§ How to complete this task: An exact transcript of all the records is required, with nothing left out.

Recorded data
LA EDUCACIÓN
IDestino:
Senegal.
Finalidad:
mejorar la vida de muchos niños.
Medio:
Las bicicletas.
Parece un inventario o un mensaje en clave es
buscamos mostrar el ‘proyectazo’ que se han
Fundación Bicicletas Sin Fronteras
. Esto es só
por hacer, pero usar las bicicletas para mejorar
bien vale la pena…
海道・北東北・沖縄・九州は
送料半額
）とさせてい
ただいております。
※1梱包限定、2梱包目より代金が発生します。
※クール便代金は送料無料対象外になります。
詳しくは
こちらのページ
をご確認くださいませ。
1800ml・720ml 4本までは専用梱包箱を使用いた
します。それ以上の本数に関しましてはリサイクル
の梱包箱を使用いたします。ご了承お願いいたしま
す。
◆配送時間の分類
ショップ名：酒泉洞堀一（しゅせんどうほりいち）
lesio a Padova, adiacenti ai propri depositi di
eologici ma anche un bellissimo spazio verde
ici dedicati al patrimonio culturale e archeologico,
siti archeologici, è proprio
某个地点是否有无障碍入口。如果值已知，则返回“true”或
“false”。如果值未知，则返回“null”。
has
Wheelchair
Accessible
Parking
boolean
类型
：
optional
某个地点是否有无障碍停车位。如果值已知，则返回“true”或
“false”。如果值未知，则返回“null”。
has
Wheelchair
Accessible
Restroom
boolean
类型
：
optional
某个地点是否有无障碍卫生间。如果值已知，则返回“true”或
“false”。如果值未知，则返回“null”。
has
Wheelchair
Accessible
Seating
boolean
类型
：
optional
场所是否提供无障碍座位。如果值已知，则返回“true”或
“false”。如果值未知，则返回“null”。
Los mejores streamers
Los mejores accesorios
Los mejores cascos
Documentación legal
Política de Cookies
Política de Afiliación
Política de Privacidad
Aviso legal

§ Your response:
LA EDUCACIÓN
IDestino:
Senegal.
Finalidad:
mejorar la vida de muchos niños.
Medio:
Las bicicletas.
Parece un inventario o un mensaje en clave es
buscamos mostrar el ‘proyectazo’ que se han
Fundación Bicicletas Sin Fronteras
. Esto es só
por hacer, pero usar las bicicletas para mejorar
bien vale la pena…
海道・北東北・沖縄・九州は
送料半額
）とさせてい
ただいております。
※1梱包限定、2梱包目より代金が発生します。
※クール便代金は送料無料対象外になります。
詳しくは
こちらのページ
をご確認くださいませ。
1800ml・720ml 4本までは専用梱包箱を使用いた
します。それ以上の本数に関しましてはリサイクル
の梱包箱を使用いたします。ご了承お願いいたしま
す。
◆配送時間の分類
ショップ名：酒泉洞堀一（しゅせんどうほりいち）
lesio a Padova, adiacenti ai propri depositi di
eologici ma anche un bellissimo spazio verde
ici dedicati al patrimonio culturale e archeologico,
siti archeologici, è proprio
某个地点是否有无障碍入口。如果值已知，则返回“true”或
“false”。如果值未知，则返回“null”。
has
Wheelchair
Accessible
Parking
boolean
类型
：
optional
某个地点是否有无障碍停车位。如果值已知，则返回“true”或
“false”。如果值未知，则返回“null”。
has
Wheelchair
Accessible
Restroom
boolean
类型
：
optional
某个地点是否有无障碍卫生间。如果值已知，则返回“true”或
“false”。如果值未知，则返回“null”。
has
Wheelchair
Accessible
Seating
boolean
类型
：
optional
场所是否提供无障碍座位。如果值已知，则返回“true”或
“false”。如果值未知，则返回“null”。
Los mejores streamers
Los mejores accesorios
Los mejores cascos
Documentación legal
Política de Cookies
Política de Afiliación
Política de Privacidad
Aviso legal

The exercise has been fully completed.